There are times when you want to pay tax on transfers between a parent and a child so that it won’t look like a gift. This mostly arises when using a personal caregiver agreement to pay a child or close family member for care. Medicaid assumes that if a family member is providing care, then they’re doing it out of love and affection. If a person pays the family member for care, Medicaid — by default — will presume that the payment is a gift and add those gifts up to determine a period of ineligibility for Medicaid. 

To avoid those payments being treated as a gift, Medicaid has a complex set of rules that vary from state to state. For the most part, they require that a valid caregiver agreement be set up between the family members and that the payment is reasonable based on what it would cost for the same services in the local area. 

But what happens when Grandma pays the granddaughter $700 a week to care for her? Most forget to write up a contract. And even if they do, Grandma writes a check for $700 each week to the granddaughter. The granddaughter conveniently forgets to report the pay on her tax return each year because she hasn’t kept any money back to pay taxes. It’s usually not a big problem, because the funds look like a gift and gifts aren’t taxable to the recipient. 

Where the problem comes in is when Grandma goes on Medicaid. If there’s any question about whether or not they have a valid care agreement, whether the caregiver reports the income as taxable or not makes a big difference. When establishing that the payment is not a gift, one of the easiest ways to prove it wasn’t is to see if the recipient reported it as income. When the caregiver granddaughter puts the income on her tax return and treats it as income — even if Grandma was overpaying her to bleed down estate resources — Medicaid is likely to exclude the payments from the transfer penalty calculation because they were treated as payments and income by both parties to the caregiver agreement. 

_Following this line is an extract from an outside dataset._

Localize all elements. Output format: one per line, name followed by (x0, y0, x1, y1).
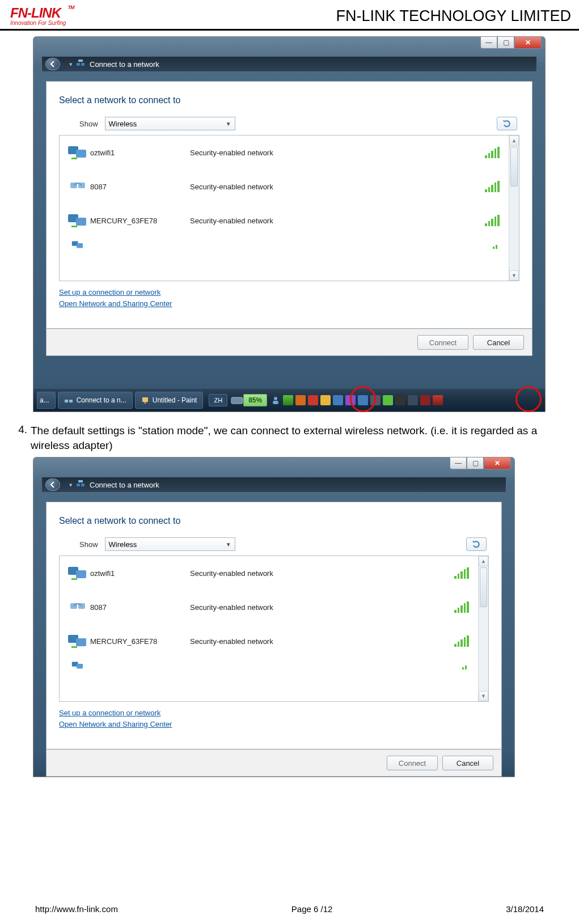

See also: President’s plans for estate, gift and GST taxes 

Where this is exceptionally helpful is when the person needing care is a veteran. The VA currently accepts caregiver agreements and paid family caregivers as valid care expenses towards eligibility for the VA Aid & Attendance enhanced pension. By paying a family member, the caregiver expenses could trigger a benefit as much as $2,149 in 2015 for a married couple. That money comes in tax-free, but the caregiver has to pay tax on the care payments. Even so, the net plus to the family is in the tens of thousands each year. 

Where many VA benefit planners get it wrong is they advise payment for care but fail to follow through with advice on how to make those payments compliant with the future need for long-term care Medicaid and the IRS. 

Ultimately, the better advisors are aware of these issues and know the subject matter, the better off their clients will be — with far less of a need to dread tax season.